#3227: Wait for the keepalive period to end before stopping the acceptance of new requests

benoitc / gunicorn

gunicorn 'Green Unicorn' is a WSGI HTTP Server for UNIX, fast clients and sleepy applications.

http://www.gunicorn.org

Other

9.88k stars 1.76k forks source link

#3227: Wait for the keepalive period to end before stopping the acceptance of new requests #3236

Open michdan opened 4 months ago

michdan commented 4 months ago

This change will prevent potential disruptions in request handling. Currently, when a worker is restarted due to the max_request limit and the keepalive period is greater than zero, there is a gap between stopping the acceptance of new requests and starting a new worker. This happens because the process must wait for the lesser of the grace period and the keepalive period, even if there are no pending requests. It waits due to open connections that remain active for the duration of the keepalive period. See also: https://github.com/benoitc/gunicorn/issues/3227 cc: @benoitc @pajod

michdan commented 4 months ago

To test such functionality, consider using an approach inspired by Apache httpd: https://github.com/apache/httpd/blob/trunk/test/modules/core/test_002_restarts.py. This approach involves making assertions based on log output. While it would require implementing some additional tools, this method seems to simplify testing complex scenarios such as multiprocessing and greenlets.
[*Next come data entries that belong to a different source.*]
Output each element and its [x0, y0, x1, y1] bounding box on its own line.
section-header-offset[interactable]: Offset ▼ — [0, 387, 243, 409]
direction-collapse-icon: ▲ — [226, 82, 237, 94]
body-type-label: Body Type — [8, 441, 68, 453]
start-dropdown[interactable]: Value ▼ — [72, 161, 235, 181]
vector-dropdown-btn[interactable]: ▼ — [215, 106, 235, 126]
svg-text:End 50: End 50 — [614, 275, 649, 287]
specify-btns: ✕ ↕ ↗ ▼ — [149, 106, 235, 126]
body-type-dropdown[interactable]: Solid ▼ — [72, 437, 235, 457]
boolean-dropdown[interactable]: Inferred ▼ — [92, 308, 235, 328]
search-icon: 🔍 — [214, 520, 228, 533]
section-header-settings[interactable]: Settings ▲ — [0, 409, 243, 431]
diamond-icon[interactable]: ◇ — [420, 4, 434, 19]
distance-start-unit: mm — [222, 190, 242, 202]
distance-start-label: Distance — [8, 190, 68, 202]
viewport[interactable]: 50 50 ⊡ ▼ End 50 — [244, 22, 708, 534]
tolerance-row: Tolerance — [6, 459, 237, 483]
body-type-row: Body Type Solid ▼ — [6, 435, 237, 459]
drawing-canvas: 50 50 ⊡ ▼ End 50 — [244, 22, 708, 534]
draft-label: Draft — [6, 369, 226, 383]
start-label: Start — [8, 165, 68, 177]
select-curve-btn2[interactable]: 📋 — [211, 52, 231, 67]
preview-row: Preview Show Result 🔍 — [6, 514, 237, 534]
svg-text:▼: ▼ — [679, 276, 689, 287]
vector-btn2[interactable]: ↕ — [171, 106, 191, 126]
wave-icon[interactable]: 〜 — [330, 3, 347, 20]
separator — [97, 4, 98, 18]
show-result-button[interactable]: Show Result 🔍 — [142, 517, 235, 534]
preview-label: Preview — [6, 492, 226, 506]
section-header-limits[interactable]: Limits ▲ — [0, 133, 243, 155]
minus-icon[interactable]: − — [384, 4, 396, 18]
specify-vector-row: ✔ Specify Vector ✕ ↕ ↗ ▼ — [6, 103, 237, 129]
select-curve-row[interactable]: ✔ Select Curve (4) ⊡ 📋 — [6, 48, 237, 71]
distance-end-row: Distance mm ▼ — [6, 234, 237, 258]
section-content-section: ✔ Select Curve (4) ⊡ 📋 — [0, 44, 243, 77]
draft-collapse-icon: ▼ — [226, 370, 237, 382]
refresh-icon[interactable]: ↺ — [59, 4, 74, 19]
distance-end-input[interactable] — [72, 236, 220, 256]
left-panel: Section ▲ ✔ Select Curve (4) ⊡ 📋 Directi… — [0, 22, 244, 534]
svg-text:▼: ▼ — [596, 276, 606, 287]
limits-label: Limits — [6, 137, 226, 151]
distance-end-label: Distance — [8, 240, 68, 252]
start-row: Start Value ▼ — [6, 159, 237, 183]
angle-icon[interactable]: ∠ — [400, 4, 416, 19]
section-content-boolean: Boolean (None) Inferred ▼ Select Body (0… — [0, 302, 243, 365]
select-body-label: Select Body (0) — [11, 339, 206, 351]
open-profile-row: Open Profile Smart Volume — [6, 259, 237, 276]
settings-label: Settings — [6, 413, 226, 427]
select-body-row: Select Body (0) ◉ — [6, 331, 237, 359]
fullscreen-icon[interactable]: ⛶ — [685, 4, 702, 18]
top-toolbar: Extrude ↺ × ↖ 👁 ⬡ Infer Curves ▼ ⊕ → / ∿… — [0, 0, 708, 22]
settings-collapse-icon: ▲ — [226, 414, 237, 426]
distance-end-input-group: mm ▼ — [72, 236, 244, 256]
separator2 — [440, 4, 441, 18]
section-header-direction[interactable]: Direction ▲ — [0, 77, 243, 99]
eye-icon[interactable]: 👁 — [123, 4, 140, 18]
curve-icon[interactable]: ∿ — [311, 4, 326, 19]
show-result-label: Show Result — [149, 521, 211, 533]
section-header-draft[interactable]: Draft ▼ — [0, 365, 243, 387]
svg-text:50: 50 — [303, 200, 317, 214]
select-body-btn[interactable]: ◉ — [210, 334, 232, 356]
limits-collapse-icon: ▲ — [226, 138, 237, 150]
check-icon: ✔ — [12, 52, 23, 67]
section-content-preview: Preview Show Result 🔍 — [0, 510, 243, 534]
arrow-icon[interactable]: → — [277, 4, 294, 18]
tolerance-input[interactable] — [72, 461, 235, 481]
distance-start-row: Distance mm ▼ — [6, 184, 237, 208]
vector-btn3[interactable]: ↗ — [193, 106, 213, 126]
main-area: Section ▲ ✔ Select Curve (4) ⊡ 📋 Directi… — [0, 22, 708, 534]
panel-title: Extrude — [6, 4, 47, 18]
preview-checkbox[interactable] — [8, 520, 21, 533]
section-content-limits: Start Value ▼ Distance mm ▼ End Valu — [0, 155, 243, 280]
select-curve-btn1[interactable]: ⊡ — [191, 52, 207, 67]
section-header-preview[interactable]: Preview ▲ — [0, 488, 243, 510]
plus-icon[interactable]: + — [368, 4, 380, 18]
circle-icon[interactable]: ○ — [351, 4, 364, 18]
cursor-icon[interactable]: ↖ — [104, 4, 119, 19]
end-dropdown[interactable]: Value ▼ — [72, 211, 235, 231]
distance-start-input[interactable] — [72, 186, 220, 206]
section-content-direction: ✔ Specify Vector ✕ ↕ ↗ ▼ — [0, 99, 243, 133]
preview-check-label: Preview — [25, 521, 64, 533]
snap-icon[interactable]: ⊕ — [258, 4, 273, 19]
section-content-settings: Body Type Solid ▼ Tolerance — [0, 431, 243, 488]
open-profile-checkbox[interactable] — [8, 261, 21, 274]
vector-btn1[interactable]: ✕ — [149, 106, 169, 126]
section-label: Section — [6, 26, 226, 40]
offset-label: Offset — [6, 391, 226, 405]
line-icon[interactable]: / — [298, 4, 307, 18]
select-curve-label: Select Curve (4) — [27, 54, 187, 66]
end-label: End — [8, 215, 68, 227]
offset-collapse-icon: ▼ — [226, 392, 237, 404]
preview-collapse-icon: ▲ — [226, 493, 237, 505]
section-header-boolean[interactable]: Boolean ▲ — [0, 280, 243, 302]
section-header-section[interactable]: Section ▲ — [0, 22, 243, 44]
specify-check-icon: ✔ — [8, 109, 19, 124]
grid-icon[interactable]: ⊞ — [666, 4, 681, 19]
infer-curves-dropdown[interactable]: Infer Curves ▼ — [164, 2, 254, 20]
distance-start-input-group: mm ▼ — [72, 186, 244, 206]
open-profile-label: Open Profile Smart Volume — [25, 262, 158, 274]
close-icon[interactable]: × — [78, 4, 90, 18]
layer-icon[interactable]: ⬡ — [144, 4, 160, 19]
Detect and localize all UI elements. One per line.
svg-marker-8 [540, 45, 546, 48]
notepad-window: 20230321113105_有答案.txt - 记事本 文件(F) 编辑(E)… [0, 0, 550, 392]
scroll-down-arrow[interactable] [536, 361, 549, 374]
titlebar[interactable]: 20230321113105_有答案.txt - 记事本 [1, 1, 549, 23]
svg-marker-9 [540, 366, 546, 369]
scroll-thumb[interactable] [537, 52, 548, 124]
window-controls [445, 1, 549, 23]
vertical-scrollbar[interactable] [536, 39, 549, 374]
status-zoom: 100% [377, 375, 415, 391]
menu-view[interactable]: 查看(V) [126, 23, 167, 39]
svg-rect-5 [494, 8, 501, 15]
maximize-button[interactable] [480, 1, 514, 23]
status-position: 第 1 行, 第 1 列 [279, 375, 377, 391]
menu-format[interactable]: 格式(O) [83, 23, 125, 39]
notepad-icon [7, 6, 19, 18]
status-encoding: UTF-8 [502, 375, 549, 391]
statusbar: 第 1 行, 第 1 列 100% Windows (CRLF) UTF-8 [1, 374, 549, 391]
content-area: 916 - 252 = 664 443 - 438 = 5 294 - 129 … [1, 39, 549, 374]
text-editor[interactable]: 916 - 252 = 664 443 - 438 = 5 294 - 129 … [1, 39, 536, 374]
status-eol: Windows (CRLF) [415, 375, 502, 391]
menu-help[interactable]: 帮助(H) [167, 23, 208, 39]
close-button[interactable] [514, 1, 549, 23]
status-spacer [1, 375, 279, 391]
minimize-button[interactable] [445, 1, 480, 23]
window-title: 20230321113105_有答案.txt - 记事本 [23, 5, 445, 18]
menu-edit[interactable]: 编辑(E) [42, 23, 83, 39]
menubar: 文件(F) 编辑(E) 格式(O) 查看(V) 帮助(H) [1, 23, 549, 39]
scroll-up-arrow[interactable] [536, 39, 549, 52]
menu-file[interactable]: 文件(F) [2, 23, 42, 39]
pajod commented 4 months ago

I am not yet confident I understand all possibly implications.. but whether further changed or not.. this definitely needs documentation (It already needed documentation before, but after the change the behaviour can be even more unexpected). Maybe a time table that lists the state transitions from hitting max_requests + jitter, then awaiting keepalive, then awaiting graceful_timeout, then app initialization - and what sort of responsiveness to a) existing and b) to new clients expect in each of the worker states? Those expectation could then be translated into (likely more verbose, less readable) test cases.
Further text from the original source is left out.